Scan the entries for the word "settings". Every line that has it should be copied.

(Page segmentation data)
Segment Open
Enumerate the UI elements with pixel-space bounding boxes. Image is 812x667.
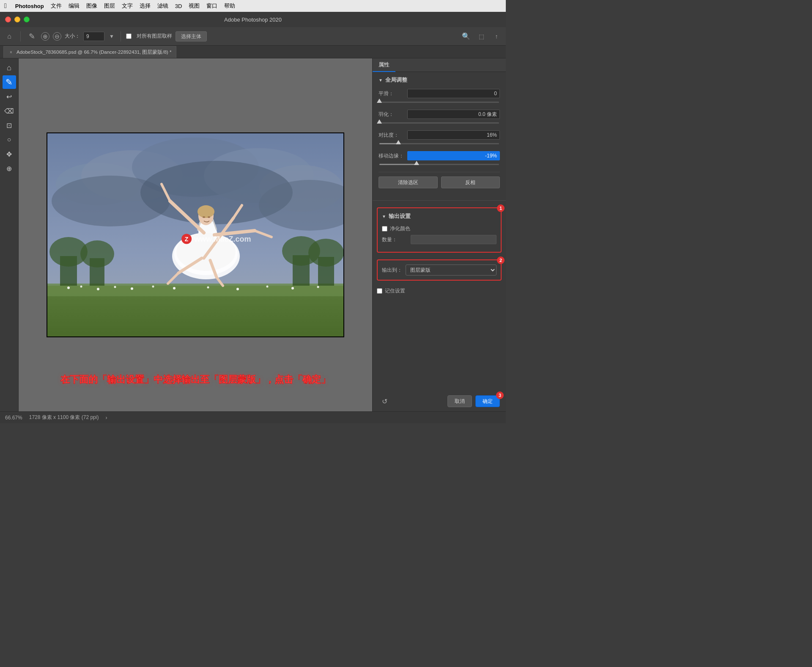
share-icon[interactable]: ↑ [491,30,502,42]
divider1 [379,172,500,172]
menubar-view[interactable]: 视图 [189,2,200,10]
svg-point-49 [203,216,205,218]
arrow-icon[interactable]: › [105,415,107,421]
shift-edge-input[interactable] [407,151,500,160]
feather-slider-thumb[interactable] [377,119,382,124]
svg-point-19 [236,288,239,290]
shift-edge-label: 移动边缘： [379,152,404,160]
global-adjustments-section: ▼ 全局调整 平滑： 羽化： [373,72,506,197]
contrast-input[interactable] [407,130,500,140]
menubar-image[interactable]: 图像 [86,2,97,10]
menubar-window[interactable]: 窗口 [206,2,217,10]
collapse-icon[interactable]: ▼ [379,78,383,83]
menubar-layer[interactable]: 图层 [104,2,115,10]
undo-icon[interactable]: ↺ [379,395,390,407]
smooth-slider-thumb[interactable] [377,99,382,103]
menubar:  Photoshop 文件 编辑 图像 图层 文字 选择 滤镜 3D 视图 窗… [0,0,506,12]
tool-brush[interactable]: ✎ [3,75,16,89]
cancel-button[interactable]: 取消 [447,395,472,407]
tab-close-icon[interactable]: × [8,49,14,55]
tool-selection[interactable]: ⊡ [3,119,16,132]
menubar-text[interactable]: 文字 [122,2,133,10]
menubar-file[interactable]: 文件 [51,2,62,10]
shift-edge-slider-track[interactable] [379,164,499,165]
quantity-row: 数量： [382,235,497,244]
purify-colors-checkbox[interactable] [382,226,387,232]
svg-point-30 [308,239,343,267]
document-tab[interactable]: × AdobeStock_78360685.psd @ 66.7% (Dance… [3,46,176,58]
clear-selection-button[interactable]: 清除选区 [379,176,438,188]
svg-point-21 [291,287,294,289]
refine-icon[interactable]: ⊕ [41,32,49,41]
brush-tool-icon[interactable]: ✎ [26,30,38,42]
svg-point-20 [266,286,269,288]
tool-erase[interactable]: ⌫ [3,104,16,118]
ok-badge: 3 [496,391,504,399]
zoom-level: 66.67% [5,415,22,421]
divider2 [373,200,506,201]
smooth-slider-container [379,102,500,103]
svg-point-17 [173,287,176,289]
menubar-filter[interactable]: 滤镜 [157,2,168,10]
feather-slider-container [379,122,500,124]
sample-all-checkbox[interactable] [126,33,132,39]
quantity-label: 数量： [382,236,407,243]
tool-lasso[interactable]: ○ [3,133,16,146]
tabbar: × AdobeStock_78360685.psd @ 66.7% (Dance… [0,46,506,58]
remember-settings-row: 记住设置 [377,287,502,295]
canvas-background: Z www.MacZ.com 在下面的「输出设置」中选择输出至「图层蒙版」，点击… [19,58,372,411]
menubar-help[interactable]: 帮助 [224,2,235,10]
smooth-input[interactable] [407,89,500,98]
invert-button[interactable]: 反相 [441,176,500,188]
subtract-icon[interactable]: ⊖ [53,32,61,41]
tool-zoom[interactable]: ⊕ [3,162,16,175]
contrast-slider-thumb[interactable] [396,140,401,144]
contrast-slider-track[interactable] [379,143,499,144]
sample-all-label: 对所有图层取样 [137,33,172,40]
window-title: Adobe Photoshop 2020 [224,17,282,23]
svg-point-34 [176,233,236,271]
output-to-select[interactable]: 图层蒙版 新建图层 新建带有图层蒙版的图层 新建文档 带有图层蒙版的新文档 [406,265,497,276]
size-dropdown-icon[interactable]: ▼ [108,30,115,42]
statusbar: 66.67% 1728 像素 x 1100 像素 (72 ppi) › [0,411,506,423]
feather-input[interactable] [407,110,500,119]
feather-label: 羽化： [379,111,404,118]
shift-edge-slider-thumb[interactable] [414,161,419,165]
close-button[interactable] [5,17,11,22]
svg-point-48 [198,205,214,218]
minimize-button[interactable] [14,17,20,22]
svg-point-11 [67,287,70,289]
menubar-photoshop[interactable]: Photoshop [15,3,44,9]
size-input[interactable] [83,32,104,41]
menubar-3d[interactable]: 3D [175,3,182,9]
svg-point-16 [152,286,154,288]
smooth-slider-track[interactable] [379,102,499,103]
output-settings-badge: 1 [497,204,505,212]
search-icon[interactable]: 🔍 [460,30,472,42]
tool-history[interactable]: ↩ [3,90,16,103]
select-subject-button[interactable]: 选择主体 [176,31,207,41]
output-collapse-icon[interactable]: ▼ [382,214,386,219]
maximize-button[interactable] [24,17,30,22]
svg-point-18 [207,287,209,289]
toolbox: ⌂ ✎ ↩ ⌫ ⊡ ○ ✥ ⊕ [0,58,19,411]
size-label: 大小： [65,33,80,40]
feather-slider-track[interactable] [379,122,499,124]
output-destination-badge: 2 [497,256,505,264]
menubar-select[interactable]: 选择 [140,2,151,10]
section-header-global: ▼ 全局调整 [379,76,500,84]
quantity-input[interactable] [411,235,497,244]
apple-menu[interactable]:  [4,2,7,10]
action-btn-group: 清除选区 反相 [379,176,500,188]
properties-tab[interactable]: 属性 [373,58,395,72]
smooth-label: 平滑： [379,90,404,97]
menubar-edit[interactable]: 编辑 [69,2,80,10]
tool-move[interactable]: ⌂ [3,61,16,74]
canvas-image-container: Z www.MacZ.com [47,133,343,336]
feather-row: 羽化： [379,110,500,119]
tool-transform[interactable]: ✥ [3,147,16,161]
output-destination-section: 2 输出到： 图层蒙版 新建图层 新建带有图层蒙版的图层 新建文档 带有图层蒙版… [377,259,502,281]
layout-icon[interactable]: ⬚ [475,30,487,42]
home-icon[interactable]: ⌂ [3,30,15,42]
remember-settings-checkbox[interactable] [377,288,382,294]
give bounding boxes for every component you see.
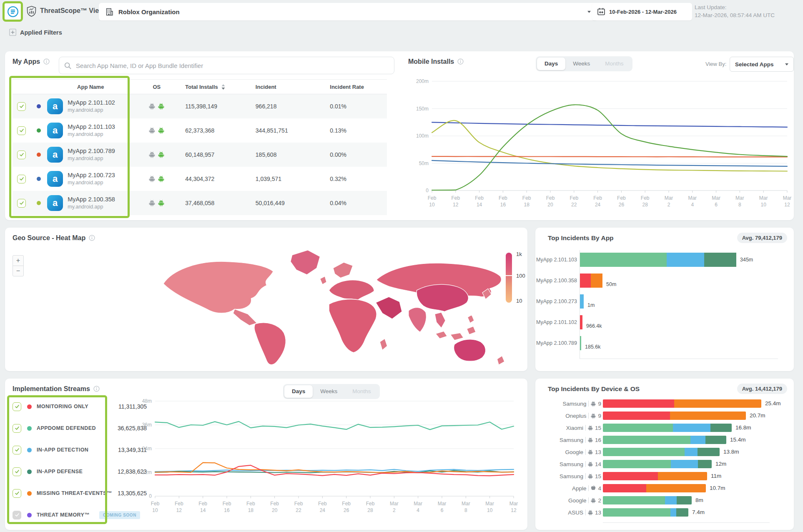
Segment Closed
Expected answer —
remember-settings-row: 记住设置 [377,287,502,295]
output-settings-badge: 1 [497,204,505,212]
remember-settings-checkbox[interactable] [377,288,382,294]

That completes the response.